183日のお見合い結婚~御曹司は新妻への溺甘な欲情を抑えない~
「他にももらったよ。私の庶民的な料理を美味しく食べてくれて嬉しかった。縁日やドライブは楽しかった。喧嘩も、今思えば楽しい思い出。たくさんの思い出をもらったよ。私のこれまでの人生で、一番濃い半年間だった」

「俺も……毎日が充実していた。生きているという実感があったな。一生忘れられない半年間だ。真衣、ありがとう……」

「よし」と気合を入れたような声を出した柊哉が、離婚届を入れたクリアファイルを手にして、車のドアを開けた。
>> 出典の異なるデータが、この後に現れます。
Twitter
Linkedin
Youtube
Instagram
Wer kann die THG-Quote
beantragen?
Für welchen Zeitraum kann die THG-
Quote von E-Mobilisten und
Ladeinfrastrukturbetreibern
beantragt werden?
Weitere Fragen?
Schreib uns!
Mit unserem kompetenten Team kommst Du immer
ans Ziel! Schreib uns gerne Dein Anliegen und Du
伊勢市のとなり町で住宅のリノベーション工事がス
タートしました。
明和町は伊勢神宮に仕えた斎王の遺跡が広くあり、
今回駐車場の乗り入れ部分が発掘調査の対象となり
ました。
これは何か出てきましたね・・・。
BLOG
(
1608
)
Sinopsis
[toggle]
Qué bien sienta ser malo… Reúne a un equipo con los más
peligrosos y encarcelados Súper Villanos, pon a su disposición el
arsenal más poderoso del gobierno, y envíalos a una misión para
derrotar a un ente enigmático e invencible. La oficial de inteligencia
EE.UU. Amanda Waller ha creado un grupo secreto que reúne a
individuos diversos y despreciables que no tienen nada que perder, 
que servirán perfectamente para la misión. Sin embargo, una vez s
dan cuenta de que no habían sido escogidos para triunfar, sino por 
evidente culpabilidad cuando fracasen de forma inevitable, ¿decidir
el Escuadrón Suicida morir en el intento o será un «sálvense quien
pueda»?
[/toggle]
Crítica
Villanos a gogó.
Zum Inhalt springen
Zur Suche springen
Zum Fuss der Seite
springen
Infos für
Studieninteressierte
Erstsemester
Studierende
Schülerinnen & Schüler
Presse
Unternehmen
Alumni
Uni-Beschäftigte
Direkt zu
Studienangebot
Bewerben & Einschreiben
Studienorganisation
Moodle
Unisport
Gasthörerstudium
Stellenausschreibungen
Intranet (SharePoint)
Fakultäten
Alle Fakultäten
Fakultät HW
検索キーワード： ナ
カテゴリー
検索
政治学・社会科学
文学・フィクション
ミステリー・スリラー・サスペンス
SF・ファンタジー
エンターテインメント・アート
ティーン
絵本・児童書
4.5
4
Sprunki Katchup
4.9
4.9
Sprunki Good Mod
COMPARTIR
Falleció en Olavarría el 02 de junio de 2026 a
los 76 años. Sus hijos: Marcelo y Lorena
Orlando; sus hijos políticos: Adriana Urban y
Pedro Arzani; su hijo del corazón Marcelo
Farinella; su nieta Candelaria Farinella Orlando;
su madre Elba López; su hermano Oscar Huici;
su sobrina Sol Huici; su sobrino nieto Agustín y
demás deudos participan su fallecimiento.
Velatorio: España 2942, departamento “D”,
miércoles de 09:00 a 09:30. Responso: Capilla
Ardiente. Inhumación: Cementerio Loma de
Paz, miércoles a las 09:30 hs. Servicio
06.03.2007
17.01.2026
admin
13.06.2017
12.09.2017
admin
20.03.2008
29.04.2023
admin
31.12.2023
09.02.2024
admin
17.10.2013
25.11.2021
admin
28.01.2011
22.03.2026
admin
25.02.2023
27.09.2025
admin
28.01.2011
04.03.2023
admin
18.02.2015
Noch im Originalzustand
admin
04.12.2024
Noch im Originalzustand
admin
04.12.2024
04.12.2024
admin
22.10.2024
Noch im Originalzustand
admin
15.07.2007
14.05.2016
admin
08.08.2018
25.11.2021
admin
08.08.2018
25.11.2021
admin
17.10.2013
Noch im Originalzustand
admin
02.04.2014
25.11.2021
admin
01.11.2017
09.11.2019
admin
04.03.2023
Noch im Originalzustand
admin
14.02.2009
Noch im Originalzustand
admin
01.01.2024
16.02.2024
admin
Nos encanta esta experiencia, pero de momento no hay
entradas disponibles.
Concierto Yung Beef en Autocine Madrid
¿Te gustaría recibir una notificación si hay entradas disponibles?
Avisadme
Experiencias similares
「お前は待っていてもいいぞ」と言ったのは、雨に濡れることを心配してのことだろう。

「入口、すぐそこだもの。私も行く」

そう答えて、真衣は助手席のドアから雨の中へ。

折り畳み傘はバッグの中に入っているが、走れば二、三秒。出すほどではないと思ったのだ。

先にガラス扉の前の、雨の当たらぬ庇の下に着いたのは真衣であった。

振り向けば、ここまで二メートルほどの位置で、なぜか柊哉が足を止めている。

彼の髪やスーツの肩や腕が、見る見るうちに濡れていく。

「柊哉、早く」

真衣が呼んでも動こうとせず、彼はしかめた顔をうつむけた。